▶ To do: From the top of the records below, return each line exactly, ending with the line that contains "[Visit Beauty Matter on Facebook.".

▶ Data records:

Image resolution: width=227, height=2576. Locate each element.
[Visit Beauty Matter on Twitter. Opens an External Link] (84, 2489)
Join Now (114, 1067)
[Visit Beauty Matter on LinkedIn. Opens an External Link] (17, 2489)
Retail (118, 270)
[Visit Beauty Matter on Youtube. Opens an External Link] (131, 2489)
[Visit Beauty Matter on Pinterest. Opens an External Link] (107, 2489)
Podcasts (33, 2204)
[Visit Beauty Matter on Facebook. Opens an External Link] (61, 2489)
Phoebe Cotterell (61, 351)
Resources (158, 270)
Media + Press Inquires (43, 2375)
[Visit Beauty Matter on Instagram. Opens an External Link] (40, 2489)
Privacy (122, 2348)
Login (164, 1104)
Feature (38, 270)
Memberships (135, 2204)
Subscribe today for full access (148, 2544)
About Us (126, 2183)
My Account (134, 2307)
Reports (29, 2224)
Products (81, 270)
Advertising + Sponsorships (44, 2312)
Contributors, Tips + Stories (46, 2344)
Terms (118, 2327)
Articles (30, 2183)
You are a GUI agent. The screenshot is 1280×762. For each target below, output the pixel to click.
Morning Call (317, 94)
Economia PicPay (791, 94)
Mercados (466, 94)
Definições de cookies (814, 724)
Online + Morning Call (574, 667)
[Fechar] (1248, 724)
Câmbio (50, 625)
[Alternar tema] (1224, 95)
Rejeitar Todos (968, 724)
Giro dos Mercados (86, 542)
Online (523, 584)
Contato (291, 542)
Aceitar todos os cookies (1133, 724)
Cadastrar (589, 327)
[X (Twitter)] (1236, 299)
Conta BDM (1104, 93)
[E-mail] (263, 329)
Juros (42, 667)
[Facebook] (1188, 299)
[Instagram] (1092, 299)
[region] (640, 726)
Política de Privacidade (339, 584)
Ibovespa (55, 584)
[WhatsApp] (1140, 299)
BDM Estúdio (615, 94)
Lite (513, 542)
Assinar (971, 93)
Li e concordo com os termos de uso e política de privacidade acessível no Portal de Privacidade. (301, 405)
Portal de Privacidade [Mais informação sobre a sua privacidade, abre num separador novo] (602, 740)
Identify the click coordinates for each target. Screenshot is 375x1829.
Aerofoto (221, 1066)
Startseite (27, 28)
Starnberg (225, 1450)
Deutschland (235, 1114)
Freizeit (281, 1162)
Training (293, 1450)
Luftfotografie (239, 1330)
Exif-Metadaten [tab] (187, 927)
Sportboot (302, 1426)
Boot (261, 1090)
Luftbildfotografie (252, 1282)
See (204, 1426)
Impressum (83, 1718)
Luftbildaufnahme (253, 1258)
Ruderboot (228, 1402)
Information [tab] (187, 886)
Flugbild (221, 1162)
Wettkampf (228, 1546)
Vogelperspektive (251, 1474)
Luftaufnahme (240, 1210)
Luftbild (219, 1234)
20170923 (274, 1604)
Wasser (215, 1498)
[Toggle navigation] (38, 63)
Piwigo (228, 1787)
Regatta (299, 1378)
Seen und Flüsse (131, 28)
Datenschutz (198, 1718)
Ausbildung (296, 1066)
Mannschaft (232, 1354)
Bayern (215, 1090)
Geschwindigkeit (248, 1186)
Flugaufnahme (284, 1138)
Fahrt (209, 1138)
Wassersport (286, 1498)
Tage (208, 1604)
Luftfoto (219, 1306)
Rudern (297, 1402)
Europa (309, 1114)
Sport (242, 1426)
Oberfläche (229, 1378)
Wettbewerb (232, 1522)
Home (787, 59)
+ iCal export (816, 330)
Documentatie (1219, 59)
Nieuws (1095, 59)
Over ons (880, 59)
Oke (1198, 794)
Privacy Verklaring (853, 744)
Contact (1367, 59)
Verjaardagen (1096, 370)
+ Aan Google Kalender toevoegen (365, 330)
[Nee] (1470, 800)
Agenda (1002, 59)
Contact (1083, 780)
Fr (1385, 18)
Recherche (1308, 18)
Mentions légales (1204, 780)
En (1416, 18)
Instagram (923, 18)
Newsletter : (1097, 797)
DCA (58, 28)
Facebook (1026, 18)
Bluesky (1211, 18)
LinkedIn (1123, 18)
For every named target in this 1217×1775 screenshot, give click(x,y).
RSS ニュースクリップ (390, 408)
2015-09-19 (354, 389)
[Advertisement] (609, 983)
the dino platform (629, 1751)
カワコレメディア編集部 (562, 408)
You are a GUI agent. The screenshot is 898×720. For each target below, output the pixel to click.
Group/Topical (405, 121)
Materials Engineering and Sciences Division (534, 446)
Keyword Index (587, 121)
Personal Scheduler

▶ Answer to this exercise:
Image resolution: width=227, height=2576. Locate each element.
[Visit Beauty Matter on Twitter. Opens an External Link] (84, 2489)
Join Now (114, 1067)
[Visit Beauty Matter on LinkedIn. Opens an External Link] (17, 2489)
Retail (118, 270)
[Visit Beauty Matter on Youtube. Opens an External Link] (131, 2489)
[Visit Beauty Matter on Pinterest. Opens an External Link] (107, 2489)
Podcasts (33, 2204)
[Visit Beauty Matter on Facebook. Opens an External Link] (61, 2489)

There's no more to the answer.